Miami-Dade County is facing a federal lawsuit over its immigration policy.

The lawsuit was filed Wednesday in U.S. District Court in Miami on behalf of Garland Creedle, an 18-year-old man who was born in Honduras and came to the United States in 2015.

Creedle was arrested in March after an alleged domestic dispute in which no charges were filed. He posted bond, but Miami-Dade County corrections officers received a detainer request from U.S. Immigration and Customs Enforcement and held him on the assertion that he was “a removable alien,” the lawsuit claims.

The lawsuit seeks to challenge the validity of the county’s immigration policy, based on a Jan. 26 directive from Mayor Carlos Gimenez to “honor all immigration detainer requests.”

Gimenez’s decree came after President Donald Trump threatened to cut off funding for “sanctuary cities.” Gimenez is listed as a defendant in the lawsuit.

Miami-Dade County “has engaged in a practice of detaining all individuals subject to an immigration detainer beyond the time they would otherwise be entitled to release,” the lawsuit alleges. “Mr.

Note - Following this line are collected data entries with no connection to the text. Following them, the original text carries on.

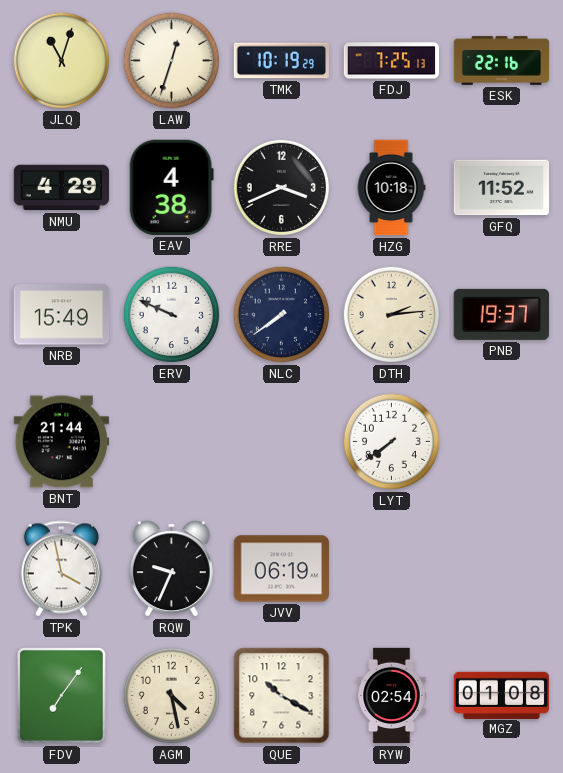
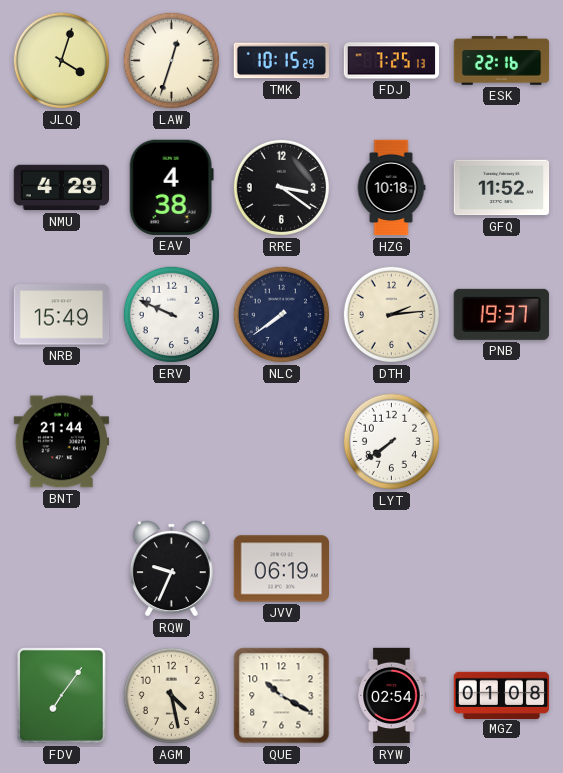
JLQ: 11:03 -> 4:03
TMK: 10:19 -> 10:15
RRE: 3:41 -> 3:21
TPK: 3:58 -> none
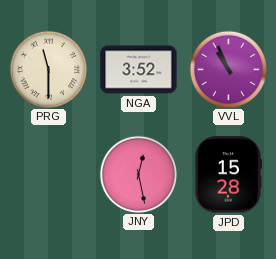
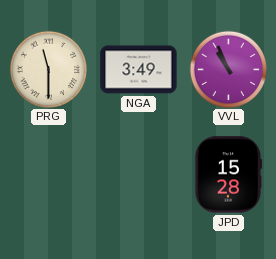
NGA: 3:52 -> 3:49
JNY: 12:28 -> none
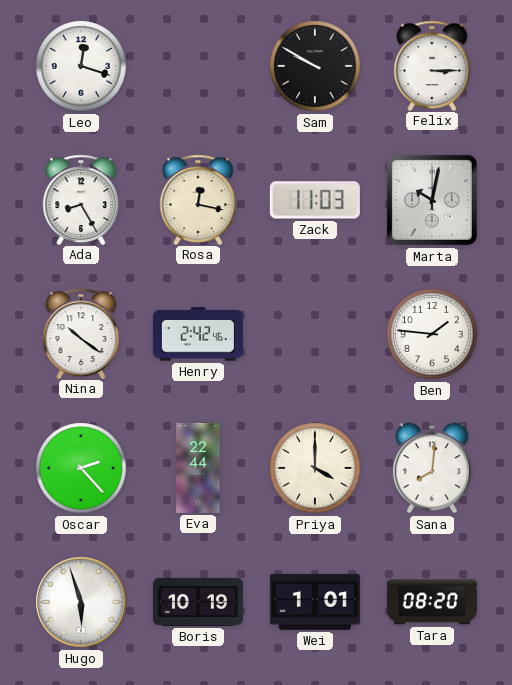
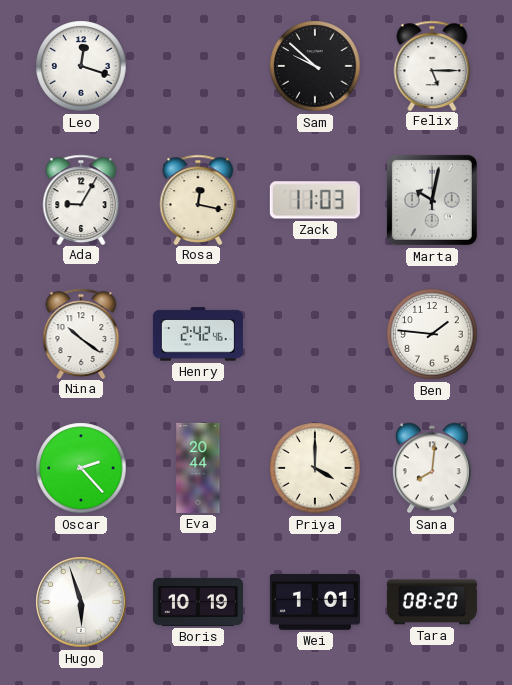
Sam: 9:50 -> 9:52
Felix: 3:15 -> 5:15
Ada: 8:25 -> 9:05
Eva: 22:44 -> 20:44
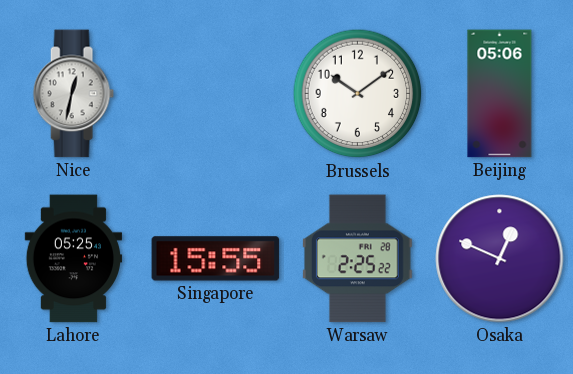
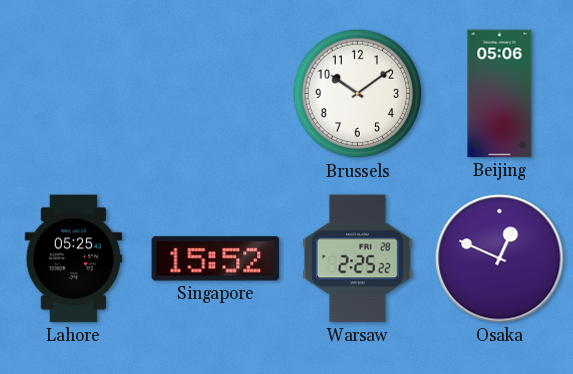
Nice: 12:32 -> none
Singapore: 15:55 -> 15:52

Creedle’s detention was therefore made under color of law.”

The lawsuit also claims that Creedle’s constitutional rights were violated when he was unlawfully held against his will.

Attorneys representing Creedle are seeking compensatory damages and demanding a jury trial.

“We warned the county about the dangers posed by the premature decision to cave in to the Trump administration’s anti-immigrant threats,” American Civil Liberties Union of Florida attorney Amien Kacou said in a statement. “Miami-Dade County has long prided itself on being a place welcoming to immigrants, and should honor that legacy by joining other cities large and small across the country in refusing to serve as tools of overzealous immigration enforcement policy.”